Interbev Alsace rejoint le comité interprofessionnel Grand Est d’Interbev. La promotion des viandes et des métiers de la viande se fera désormais à l’échelle de la grande Région.
Dernière assemblée générale pour le comité interprofessionnel régional Interbev Alsace et pour son président, Lucien Simler, le 24 avril dernier à Schiltigheim. « Ma mission s’arrête là, a confié Lucien Simler après avoir rappelé les 30 années passées au service de la structure, et plus globalement au service de l’élevage alsacien. Avec les nouvelles régions, on nous a obligés à fusionner les comités régionaux d’Interbev. Je n’étais pas un partisan de cette fusion, mais je m’y suis attelé. » La nouvelle structure étant sur les rails, Lucien Simler peut lâcher les rênes.
Gérard Lorber, secrétaire général de la FDSEA du Bas-Rhin, Patrick Bastian, conseiller régional, qui l’a longtemps côtoyé au GDS, et David Bloch, vice-président d’Interbev Alsace, ont unanimement salué l’engagement et le dévouement de Lucien Simler. À la section bovine de la FDSEA, à la Fédération nationale bovine, comme au niveau de l’interprofession des viandes, il a défendu la cause de l’élevage. « Jamais on ne trouvera quelqu’un d’aussi dévoué que toi », a relevé Patrick Bastian en saluant sa discrétion et son travail aussi exemplaire que peu connu. « Tu as toujours été dans la conciliation, tu as toujours fait en sorte que les choses avancent, a remarqué David Bloch. Vu les crises qu’on a traversées, cela n’a pas toujours été simple. »
Animatrice d’Interbev Alsace, Ambre Edde a dressé le bilan des actions menées par l’interprofession en 2016 : animation autour des produits tripiers, accueil des scolaires et du grand public dans les fermes d’élevage, mise à disposition d’un kit d’animation pour les centres aérés, Made in Viande, intervention des bouchers dans les écoles, stands dans les différentes manifestations (finale départementale de labour, foire européenne de Strasbourg, salon Egast, Journées d’octobre à Mulhouse…).
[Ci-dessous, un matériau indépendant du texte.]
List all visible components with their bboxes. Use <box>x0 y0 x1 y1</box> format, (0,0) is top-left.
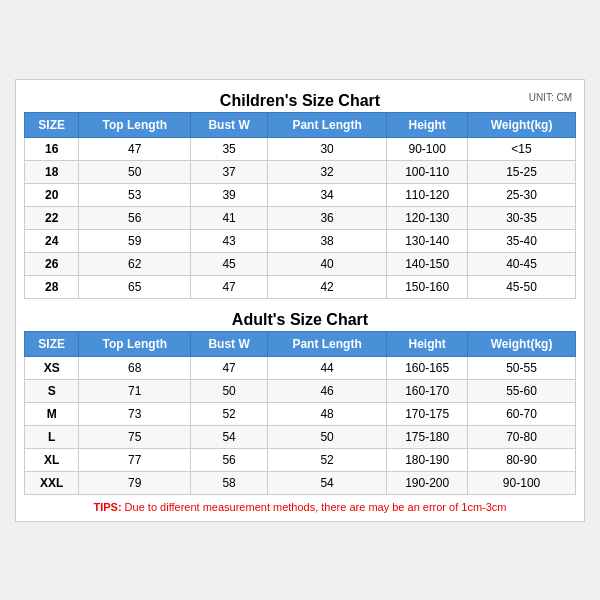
table-cell: 160-170 <box>387 379 468 402</box>
table-row: L755450175-18070-80 <box>25 425 576 448</box>
table-row: 28654742150-16045-50 <box>25 275 576 298</box>
table-cell: 100-110 <box>387 160 468 183</box>
table-cell: XL <box>25 448 79 471</box>
table-cell: 60-70 <box>468 402 576 425</box>
children-col-bust-w: Bust W <box>191 112 268 137</box>
table-cell: 43 <box>191 229 268 252</box>
table-cell: 90-100 <box>387 137 468 160</box>
table-cell: 45-50 <box>468 275 576 298</box>
table-cell: S <box>25 379 79 402</box>
table-row: S715046160-17055-60 <box>25 379 576 402</box>
table-cell: 36 <box>267 206 386 229</box>
table-row: XXL795854190-20090-100 <box>25 471 576 494</box>
adults-title: Adult's Size Chart <box>232 311 368 329</box>
adults-col-pant-length: Pant Length <box>267 331 386 356</box>
table-cell: 50 <box>267 425 386 448</box>
table-cell: 59 <box>79 229 191 252</box>
table-cell: 80-90 <box>468 448 576 471</box>
children-table: SIZE Top Length Bust W Pant Length Heigh… <box>24 112 576 299</box>
table-cell: 50 <box>191 379 268 402</box>
table-row: 1647353090-100<15 <box>25 137 576 160</box>
table-cell: 39 <box>191 183 268 206</box>
table-cell: 90-100 <box>468 471 576 494</box>
adults-col-top-length: Top Length <box>79 331 191 356</box>
table-cell: 37 <box>191 160 268 183</box>
adults-table: SIZE Top Length Bust W Pant Length Heigh… <box>24 331 576 495</box>
table-cell: 41 <box>191 206 268 229</box>
table-cell: 34 <box>267 183 386 206</box>
table-cell: 77 <box>79 448 191 471</box>
table-cell: 140-150 <box>387 252 468 275</box>
adults-col-bust-w: Bust W <box>191 331 268 356</box>
tips-text: Due to different measurement methods, th… <box>122 501 507 513</box>
children-title-row: Children's Size Chart UNIT: CM <box>24 88 576 112</box>
children-col-top-length: Top Length <box>79 112 191 137</box>
table-row: 24594338130-14035-40 <box>25 229 576 252</box>
table-cell: 40 <box>267 252 386 275</box>
table-cell: 75 <box>79 425 191 448</box>
children-header-row: SIZE Top Length Bust W Pant Length Heigh… <box>25 112 576 137</box>
table-cell: 150-160 <box>387 275 468 298</box>
adults-col-size: SIZE <box>25 331 79 356</box>
table-cell: 54 <box>267 471 386 494</box>
table-row: M735248170-17560-70 <box>25 402 576 425</box>
table-cell: 55-60 <box>468 379 576 402</box>
unit-label: UNIT: CM <box>529 92 572 103</box>
table-cell: XS <box>25 356 79 379</box>
table-cell: 45 <box>191 252 268 275</box>
table-cell: 16 <box>25 137 79 160</box>
table-cell: 35 <box>191 137 268 160</box>
table-cell: 71 <box>79 379 191 402</box>
table-cell: <15 <box>468 137 576 160</box>
table-cell: 175-180 <box>387 425 468 448</box>
table-cell: 110-120 <box>387 183 468 206</box>
table-cell: 38 <box>267 229 386 252</box>
adults-title-row: Adult's Size Chart <box>24 307 576 331</box>
table-cell: 47 <box>191 275 268 298</box>
table-cell: XXL <box>25 471 79 494</box>
table-cell: 56 <box>191 448 268 471</box>
table-cell: 22 <box>25 206 79 229</box>
table-cell: 70-80 <box>468 425 576 448</box>
table-cell: 73 <box>79 402 191 425</box>
table-cell: 68 <box>79 356 191 379</box>
table-cell: 160-165 <box>387 356 468 379</box>
table-cell: 20 <box>25 183 79 206</box>
table-row: 22564136120-13030-35 <box>25 206 576 229</box>
table-cell: 52 <box>191 402 268 425</box>
table-cell: 190-200 <box>387 471 468 494</box>
table-cell: 180-190 <box>387 448 468 471</box>
table-row: 18503732100-11015-25 <box>25 160 576 183</box>
table-cell: 47 <box>191 356 268 379</box>
tips-label: TIPS: <box>93 501 121 513</box>
children-col-height: Height <box>387 112 468 137</box>
table-cell: 56 <box>79 206 191 229</box>
adults-col-height: Height <box>387 331 468 356</box>
table-cell: 170-175 <box>387 402 468 425</box>
table-row: 20533934110-12025-30 <box>25 183 576 206</box>
children-col-size: SIZE <box>25 112 79 137</box>
table-cell: M <box>25 402 79 425</box>
table-cell: 52 <box>267 448 386 471</box>
table-cell: 58 <box>191 471 268 494</box>
table-cell: 30 <box>267 137 386 160</box>
table-cell: 40-45 <box>468 252 576 275</box>
table-cell: 79 <box>79 471 191 494</box>
children-col-weight: Weight(kg) <box>468 112 576 137</box>
table-cell: 65 <box>79 275 191 298</box>
table-cell: 15-25 <box>468 160 576 183</box>
table-cell: 42 <box>267 275 386 298</box>
table-cell: 50 <box>79 160 191 183</box>
table-cell: L <box>25 425 79 448</box>
table-cell: 25-30 <box>468 183 576 206</box>
tips-row: TIPS: Due to different measurement metho… <box>24 501 576 513</box>
table-cell: 32 <box>267 160 386 183</box>
table-cell: 35-40 <box>468 229 576 252</box>
table-cell: 47 <box>79 137 191 160</box>
table-cell: 18 <box>25 160 79 183</box>
table-row: 26624540140-15040-45 <box>25 252 576 275</box>
table-cell: 44 <box>267 356 386 379</box>
children-title: Children's Size Chart <box>220 92 380 110</box>
table-cell: 50-55 <box>468 356 576 379</box>
table-cell: 26 <box>25 252 79 275</box>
Ces différents rendez-vous ont donné lieu à des dégustations, des distributions de fiches recettes ou de prospectus sur les viandes, ainsi qu’à des interventions variées des professionnels de la filière viande et d’une diététicienne.
Des actions dans trois directions
En 2017, le périmètre des actions change, mais les actions se poursuivent dans trois directions avec un souci d’efficacité renforcée, indique Franck Bellaca, le responsable du comité Grand Est d’Interbev. Elles concernent la communication, la réglementation des relations entre les différents membres de l’interprofession et la sensibilisation du public scolaire. Les animatrices Interbev des trois anciens comités régionaux se sont réparti les tâches, la coordination des actions revenant à Franck Bellaca.
Doté d’un conseil d’administration de 32 membres et d’un bureau resserré de huit personnes, Interbev Grand Est va s’attacher à redéfinir une stratégie qui soit en phase avec le contrat de filière de la région Grand Est. L’objectif est d’augmenter les parts de marché des viandes régionales dans la restauration hors domicile (RHD) notamment, de promouvoir les métiers de la filière viande de manière à assurer le renouvellement des générations, et de contribuer à la recherche d’une meilleure valeur ajoutée pour les entreprises de l’aval. La volonté d’innover existe : Interbev Grand Est devrait notamment intensifier ses actions en direction des gestionnaires de lycées et des cuisiniers de la restauration hors domicile.
Coordonner les messages
Interpellé par le vice-président de la corporation des bouchers-charcutiers du Bas-Rhin, Jean-Luc Hoffmann, sur la montée en puissance du courant végan, Franck Bellaca relativise : les personnes qui refusent de consommer des protéines animales et s’interdisent de porter du cuir sont encore très minoritaires. La réponse passe par un travail de fond, permettant de mettre en avant les qualités nutritionnelles de la viande. Delphine Franck, diététicienne chez Interbev depuis 2011, s’emploie à les rappeler à chacune de ses interventions (lire notre encadré). La défense de la filière viande passe aussi par le rappel de sa contribution à l’entretien des surfaces fourragères, font valoir Gérard Lorber et Thomas Urban, éleveur à Schwindratzheim. Il convient aussi de coordonner les messages entre les différentes filières, pour éviter qu’elles ne se fassent du tort les unes aux autres, ajoute Dominique Daul.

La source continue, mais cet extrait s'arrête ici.